Usually, I like to keep my blog about the things that make me happy in life. Today, I just cannot write happy things. I'm sure that there are times in every woman's life where she just wonders if she has made a mistake marrying the man she did. Well, today is one of those days for me. At the beginning of October my grandmother who raised me had a mild heart attack and I believe a stroke. I applied for annual leave at my job 2 weeks after her attack after she was home. I asked for 3 weeks off. So we could have a week and a half there and a week and a half back home. Well, unknown to me my mother-in-law decided in this time that we were coming there (Pennsylvania) to stay with them for 3-4 days over Thanksgiving. Of course she didn't tell us that until my trip to my grandmother's was already planned and we were 2 days from leaving. To make a long story short, we offered to visit my mother-in-law for 3 days when we got back home (when I had a week off of work) because, I couldn't get off work during Thanksgiving. Because, I had already took my time earlier.

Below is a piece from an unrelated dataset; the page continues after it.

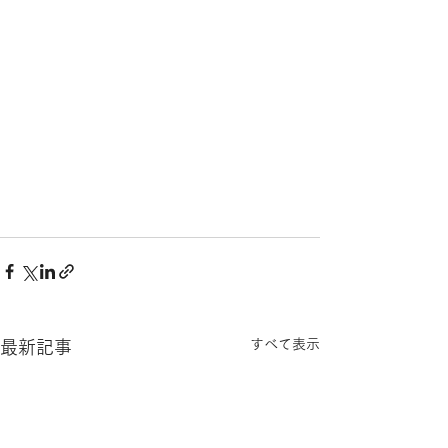
すべて表示
最新記事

At first she was mad, but grudgingly said okay. Then after a night of sulking, she called and told us, that she and my father-in-law had "other plans". While she is on the phone I can hear her talking crap about me. She's saying how I never have trouble getting off work for 3 weeks to visit my family. This is the same woman who didn't want us parking our "old truck" by her home for fear it would "embrass them in front of their neighbors". These are people who live in a gated country club community, they are retired, they have plenty of money, they drive to Florida every winter and stay for 4-5 months and they get mad because, oh my goodness, I have a job! What can I do but, tell my husband it would be okay with me if him and his son drive down there to placate his mother. So, instead of standing up for me and telling her that if she won't see us when I can go, he's going down with his son. He's too big a wussy to stand up to the woman. But, he sure as heck can take it out on me. All I've heard from these people when I was unemployed for 5 months, was when are you going to work, etc, etc. They're always so darn worried about my employment and I've worked since before I was 16! My husband, his daughter, her husband, their room mate and his son and other daughter none of them work! My husband is truly disabled, his daughter is "bi-polar" HA, her hubby is an alcoholic and so is their room mate, his son..who knows, he works when he's out of drugs!Perhaps they should worry about their own darn unemployment record. My hubbie has always wanted me to work, but then gets mad at me when there are times that I haven't been able to get off work. Now, he was of course drinking today. Then when I get home, he's being overtly rude. Then the one thing that really set me off- I've asked him repeatedly, NOT to let my chickens out in the backyard when I'm not here. What does he do but, let Phoebe & Scroungey out, he closed their pen door and left to go drink with his son and daughter and her husband. I've told him not to let them out for safety sake. A loose dog or any predator could come around and kill them. Phoebe is limping and she'd be easy prey. If he lets them out and she gets hurt, I don't think I could stay with him. To be so darn selfish and disrespectful...I'm darn sick of it.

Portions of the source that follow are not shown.